Monday of the Fourth Week of Easter

As we work our way through Acts, Peter has an earth shaking vision — “Followers of the Way” (Christians) are no longer required to adhere to the 613 laws of Torah. “Who am I to hinder God?” Peter asks. Another way to put it, “God’s ways are not our ways.”
Like Peter, when we think we have God all figured out we can be sure that we don’t. As popular culture would have it, and with apologies to L. Frank Baum, Peter has a “Surrender Dorothy!” moment. (Back in the ‘90s “Surrender Dorothy!” became popular again, finding its way on tee shirts, bumper stickers and spray painted on underpasses.) But for today it’s “Surrender Peter!”

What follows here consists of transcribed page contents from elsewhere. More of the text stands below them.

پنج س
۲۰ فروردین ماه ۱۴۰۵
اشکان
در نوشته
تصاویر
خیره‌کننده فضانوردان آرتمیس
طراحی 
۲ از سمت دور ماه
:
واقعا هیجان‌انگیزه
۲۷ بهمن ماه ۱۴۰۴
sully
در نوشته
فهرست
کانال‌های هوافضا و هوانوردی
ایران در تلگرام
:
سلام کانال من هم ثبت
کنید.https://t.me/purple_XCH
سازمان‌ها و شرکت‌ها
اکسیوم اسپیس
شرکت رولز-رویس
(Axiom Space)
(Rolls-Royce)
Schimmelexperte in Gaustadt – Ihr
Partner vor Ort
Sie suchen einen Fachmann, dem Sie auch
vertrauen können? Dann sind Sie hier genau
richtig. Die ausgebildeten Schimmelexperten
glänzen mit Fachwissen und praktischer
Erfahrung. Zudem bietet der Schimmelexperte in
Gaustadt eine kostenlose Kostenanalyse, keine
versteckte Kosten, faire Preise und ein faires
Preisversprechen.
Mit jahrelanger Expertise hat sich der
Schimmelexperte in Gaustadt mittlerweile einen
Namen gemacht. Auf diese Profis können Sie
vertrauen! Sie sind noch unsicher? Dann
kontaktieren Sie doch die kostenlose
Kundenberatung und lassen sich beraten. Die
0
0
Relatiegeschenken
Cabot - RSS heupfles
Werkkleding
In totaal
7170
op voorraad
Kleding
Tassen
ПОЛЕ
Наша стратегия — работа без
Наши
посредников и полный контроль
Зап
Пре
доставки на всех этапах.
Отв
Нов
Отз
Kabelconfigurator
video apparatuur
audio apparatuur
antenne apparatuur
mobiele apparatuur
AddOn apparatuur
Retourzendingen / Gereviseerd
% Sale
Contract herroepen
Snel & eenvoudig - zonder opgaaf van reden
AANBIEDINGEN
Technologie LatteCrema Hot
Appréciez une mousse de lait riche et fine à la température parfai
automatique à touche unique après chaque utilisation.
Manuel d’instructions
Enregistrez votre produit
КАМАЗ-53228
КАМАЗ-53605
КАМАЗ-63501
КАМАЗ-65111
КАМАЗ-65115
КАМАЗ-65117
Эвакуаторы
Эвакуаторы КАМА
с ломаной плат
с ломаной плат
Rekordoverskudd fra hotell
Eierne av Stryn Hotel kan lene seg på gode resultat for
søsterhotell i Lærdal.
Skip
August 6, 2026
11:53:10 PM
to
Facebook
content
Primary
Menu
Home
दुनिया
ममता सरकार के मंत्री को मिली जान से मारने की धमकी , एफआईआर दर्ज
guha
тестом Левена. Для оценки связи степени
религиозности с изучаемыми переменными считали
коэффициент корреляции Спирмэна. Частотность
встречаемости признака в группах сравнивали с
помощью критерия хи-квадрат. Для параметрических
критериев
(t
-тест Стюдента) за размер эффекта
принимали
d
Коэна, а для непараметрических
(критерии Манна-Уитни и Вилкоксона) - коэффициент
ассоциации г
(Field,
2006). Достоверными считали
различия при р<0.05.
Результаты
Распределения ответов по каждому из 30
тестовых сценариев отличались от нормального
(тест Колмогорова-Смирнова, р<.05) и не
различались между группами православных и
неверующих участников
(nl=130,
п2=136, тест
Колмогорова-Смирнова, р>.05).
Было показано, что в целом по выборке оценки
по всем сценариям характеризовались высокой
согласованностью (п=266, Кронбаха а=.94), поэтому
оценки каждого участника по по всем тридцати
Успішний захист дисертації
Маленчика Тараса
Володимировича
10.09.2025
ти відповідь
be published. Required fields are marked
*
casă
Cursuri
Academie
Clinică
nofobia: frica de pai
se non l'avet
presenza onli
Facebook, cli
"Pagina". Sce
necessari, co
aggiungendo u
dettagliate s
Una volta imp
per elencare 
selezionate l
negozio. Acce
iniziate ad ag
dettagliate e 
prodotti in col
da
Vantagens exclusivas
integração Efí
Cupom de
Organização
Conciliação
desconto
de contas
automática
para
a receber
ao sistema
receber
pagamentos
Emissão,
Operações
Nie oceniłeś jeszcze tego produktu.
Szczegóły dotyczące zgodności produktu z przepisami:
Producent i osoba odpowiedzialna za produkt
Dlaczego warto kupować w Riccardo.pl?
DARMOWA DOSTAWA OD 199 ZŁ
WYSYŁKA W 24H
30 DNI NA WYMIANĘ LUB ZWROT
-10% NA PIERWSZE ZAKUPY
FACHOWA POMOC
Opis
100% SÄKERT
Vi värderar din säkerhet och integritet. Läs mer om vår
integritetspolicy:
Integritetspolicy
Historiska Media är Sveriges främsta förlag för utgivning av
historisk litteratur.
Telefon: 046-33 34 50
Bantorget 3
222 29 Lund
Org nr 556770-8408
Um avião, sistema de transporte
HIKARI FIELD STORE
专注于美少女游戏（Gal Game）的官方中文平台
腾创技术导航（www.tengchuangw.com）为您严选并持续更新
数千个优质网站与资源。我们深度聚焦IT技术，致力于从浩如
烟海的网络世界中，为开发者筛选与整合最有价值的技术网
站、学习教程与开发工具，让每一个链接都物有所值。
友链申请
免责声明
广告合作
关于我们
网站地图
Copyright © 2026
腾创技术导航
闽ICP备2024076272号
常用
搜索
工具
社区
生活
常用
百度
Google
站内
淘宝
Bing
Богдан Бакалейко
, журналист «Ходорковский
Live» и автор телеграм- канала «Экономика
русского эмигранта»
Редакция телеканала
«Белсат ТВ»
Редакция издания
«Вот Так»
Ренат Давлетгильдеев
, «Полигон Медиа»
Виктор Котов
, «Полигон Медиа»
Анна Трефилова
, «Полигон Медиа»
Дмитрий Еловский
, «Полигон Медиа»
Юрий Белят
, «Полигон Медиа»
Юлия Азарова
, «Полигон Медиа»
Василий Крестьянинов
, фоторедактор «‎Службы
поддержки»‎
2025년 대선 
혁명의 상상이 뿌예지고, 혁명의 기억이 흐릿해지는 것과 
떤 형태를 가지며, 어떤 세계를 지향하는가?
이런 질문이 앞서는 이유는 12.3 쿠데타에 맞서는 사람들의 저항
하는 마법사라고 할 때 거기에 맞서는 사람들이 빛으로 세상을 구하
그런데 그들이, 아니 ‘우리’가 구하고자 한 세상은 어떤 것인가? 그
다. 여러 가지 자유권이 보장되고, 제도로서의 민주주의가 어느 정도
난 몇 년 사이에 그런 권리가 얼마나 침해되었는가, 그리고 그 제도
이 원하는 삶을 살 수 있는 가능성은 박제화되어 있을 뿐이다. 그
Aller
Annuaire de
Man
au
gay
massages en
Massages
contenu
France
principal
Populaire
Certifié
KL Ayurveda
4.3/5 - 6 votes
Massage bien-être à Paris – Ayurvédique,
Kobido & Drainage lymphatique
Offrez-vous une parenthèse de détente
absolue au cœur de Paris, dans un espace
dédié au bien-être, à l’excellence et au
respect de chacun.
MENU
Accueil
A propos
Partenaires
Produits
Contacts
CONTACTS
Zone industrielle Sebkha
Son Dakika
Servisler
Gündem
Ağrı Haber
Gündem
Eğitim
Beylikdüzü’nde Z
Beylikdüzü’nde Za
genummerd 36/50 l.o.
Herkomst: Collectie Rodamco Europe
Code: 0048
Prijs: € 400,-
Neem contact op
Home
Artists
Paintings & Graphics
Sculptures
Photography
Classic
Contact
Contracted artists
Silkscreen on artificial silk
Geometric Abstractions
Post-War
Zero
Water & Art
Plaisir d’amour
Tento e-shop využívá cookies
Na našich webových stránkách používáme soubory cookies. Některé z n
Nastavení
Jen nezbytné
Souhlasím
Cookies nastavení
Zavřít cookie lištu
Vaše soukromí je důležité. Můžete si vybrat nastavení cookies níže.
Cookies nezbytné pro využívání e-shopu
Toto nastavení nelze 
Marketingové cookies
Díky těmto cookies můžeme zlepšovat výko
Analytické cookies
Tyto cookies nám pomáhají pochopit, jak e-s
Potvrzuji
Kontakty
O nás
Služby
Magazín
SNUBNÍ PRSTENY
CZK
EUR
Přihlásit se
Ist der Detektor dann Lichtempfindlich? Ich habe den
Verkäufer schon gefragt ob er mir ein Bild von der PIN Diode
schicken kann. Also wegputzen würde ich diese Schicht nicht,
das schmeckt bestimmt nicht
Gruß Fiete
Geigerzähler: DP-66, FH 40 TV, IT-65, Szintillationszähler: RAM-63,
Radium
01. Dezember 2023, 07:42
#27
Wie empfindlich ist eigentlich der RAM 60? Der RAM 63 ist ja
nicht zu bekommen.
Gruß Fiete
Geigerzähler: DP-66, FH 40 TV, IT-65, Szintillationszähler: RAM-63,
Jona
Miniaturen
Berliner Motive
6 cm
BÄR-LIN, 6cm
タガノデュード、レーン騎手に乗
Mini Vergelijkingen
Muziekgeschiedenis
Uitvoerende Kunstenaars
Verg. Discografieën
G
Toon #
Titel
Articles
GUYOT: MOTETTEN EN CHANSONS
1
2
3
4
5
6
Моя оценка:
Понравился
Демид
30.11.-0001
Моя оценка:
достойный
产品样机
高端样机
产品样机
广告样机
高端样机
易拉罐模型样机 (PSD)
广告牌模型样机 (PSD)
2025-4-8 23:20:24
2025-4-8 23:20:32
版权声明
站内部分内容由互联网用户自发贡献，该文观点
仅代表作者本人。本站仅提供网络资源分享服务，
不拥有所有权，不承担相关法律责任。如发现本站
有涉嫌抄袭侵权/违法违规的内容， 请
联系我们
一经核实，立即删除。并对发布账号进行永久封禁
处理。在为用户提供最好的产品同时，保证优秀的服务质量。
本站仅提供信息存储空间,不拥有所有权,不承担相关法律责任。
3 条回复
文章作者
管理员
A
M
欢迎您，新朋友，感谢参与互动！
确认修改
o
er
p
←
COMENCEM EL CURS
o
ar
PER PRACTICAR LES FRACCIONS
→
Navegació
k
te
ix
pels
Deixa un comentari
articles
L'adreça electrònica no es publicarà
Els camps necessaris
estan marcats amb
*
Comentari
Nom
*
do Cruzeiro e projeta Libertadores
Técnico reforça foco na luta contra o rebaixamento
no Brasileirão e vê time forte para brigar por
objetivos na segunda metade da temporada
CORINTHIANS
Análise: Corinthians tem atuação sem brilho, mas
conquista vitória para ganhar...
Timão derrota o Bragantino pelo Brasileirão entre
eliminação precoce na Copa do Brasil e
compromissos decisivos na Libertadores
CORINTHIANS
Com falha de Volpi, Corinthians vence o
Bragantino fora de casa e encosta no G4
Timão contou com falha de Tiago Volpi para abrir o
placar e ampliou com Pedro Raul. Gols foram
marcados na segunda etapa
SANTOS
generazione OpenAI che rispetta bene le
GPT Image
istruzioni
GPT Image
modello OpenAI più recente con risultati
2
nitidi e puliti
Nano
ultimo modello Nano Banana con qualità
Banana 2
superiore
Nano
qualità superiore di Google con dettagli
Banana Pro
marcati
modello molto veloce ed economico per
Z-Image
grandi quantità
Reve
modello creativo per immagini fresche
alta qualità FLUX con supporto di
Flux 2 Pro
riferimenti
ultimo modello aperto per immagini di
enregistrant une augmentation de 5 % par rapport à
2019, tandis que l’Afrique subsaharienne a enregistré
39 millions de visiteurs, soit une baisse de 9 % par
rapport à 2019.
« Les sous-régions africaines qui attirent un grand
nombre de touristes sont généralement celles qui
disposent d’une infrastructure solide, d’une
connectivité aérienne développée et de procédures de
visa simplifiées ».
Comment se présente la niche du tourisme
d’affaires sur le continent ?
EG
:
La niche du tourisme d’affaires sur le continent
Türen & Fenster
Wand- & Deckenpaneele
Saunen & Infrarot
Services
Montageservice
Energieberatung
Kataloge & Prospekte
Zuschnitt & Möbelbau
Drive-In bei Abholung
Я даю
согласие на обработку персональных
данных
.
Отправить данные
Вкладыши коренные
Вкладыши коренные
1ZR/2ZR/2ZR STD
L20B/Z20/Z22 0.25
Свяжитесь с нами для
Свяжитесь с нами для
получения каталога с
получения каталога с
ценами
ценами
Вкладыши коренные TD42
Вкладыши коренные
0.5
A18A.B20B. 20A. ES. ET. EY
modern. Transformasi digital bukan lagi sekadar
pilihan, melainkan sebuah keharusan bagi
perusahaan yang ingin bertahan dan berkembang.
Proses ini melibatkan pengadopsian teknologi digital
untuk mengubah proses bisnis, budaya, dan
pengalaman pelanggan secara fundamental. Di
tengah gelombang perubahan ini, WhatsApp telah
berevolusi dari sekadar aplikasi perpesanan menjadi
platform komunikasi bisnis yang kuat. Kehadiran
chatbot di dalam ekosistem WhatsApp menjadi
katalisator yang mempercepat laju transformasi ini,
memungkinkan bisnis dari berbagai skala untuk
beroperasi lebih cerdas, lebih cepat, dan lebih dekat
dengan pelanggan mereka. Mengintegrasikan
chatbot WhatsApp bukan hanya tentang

And surrender Peter did. He no longer is a stumbling block or obstacle. He no longer thinks he has a corner on what God expects or desires. And he doesn’t just step aside. He gets on board.
“Holy taboos” can be obstacles to God, but God cannot or will not be limited. How much of what we think we know about God isn’t simply a projection of ourselves? God made humanity in the divine image and likeness and we have been trying to return the favor ever since.
It is deadly pride to claim to know the mind of God. Pride is the original sin, the attempt to be like God, the sin of Genesis. The name of God is mercy but the name of Satan is pride. Today Peter sheds pride. He rejects Satan and all his works. Appropriately, Peter’s startling vision occurred on the second Shavuot following the first Easter. Shavuot (the Feast of Weeks) commemorated the giving of the Law on Mount Sinai, 50 days after Passover, in Greek “Pentecost.”
December 6, 1273 saw yet another indescribable vision of great consequence. After celebrating mass, scholar extraordinary Thomas Aquinas had a taste of the beatific vision. At that, the greatest mind in Christendom was still. There was no further dictation to his secretary. The saint told him, “The end of my labors has come. All I have written is straw. I can write no more.” The angelic doctor tried to wrap up God in the safe blanket of logic, to incubate-God-in-intellect. God will have none of it. The Almighty plays a cosmic joke on Thomas with a mystical, “Come to Papa moment.” Surrender Dorothy? Surrender Peter? Surrender Thomas!
To help us surrender we might pray the Suscipe of St. Ignatius Loyola:
Take, LORD, receive all my liberty, my memory, understanding, my entire will. Take, LORD, receive all is yours now. Dispose of it wholly according to your will. Give me only your love and your grace. That’s enough for me.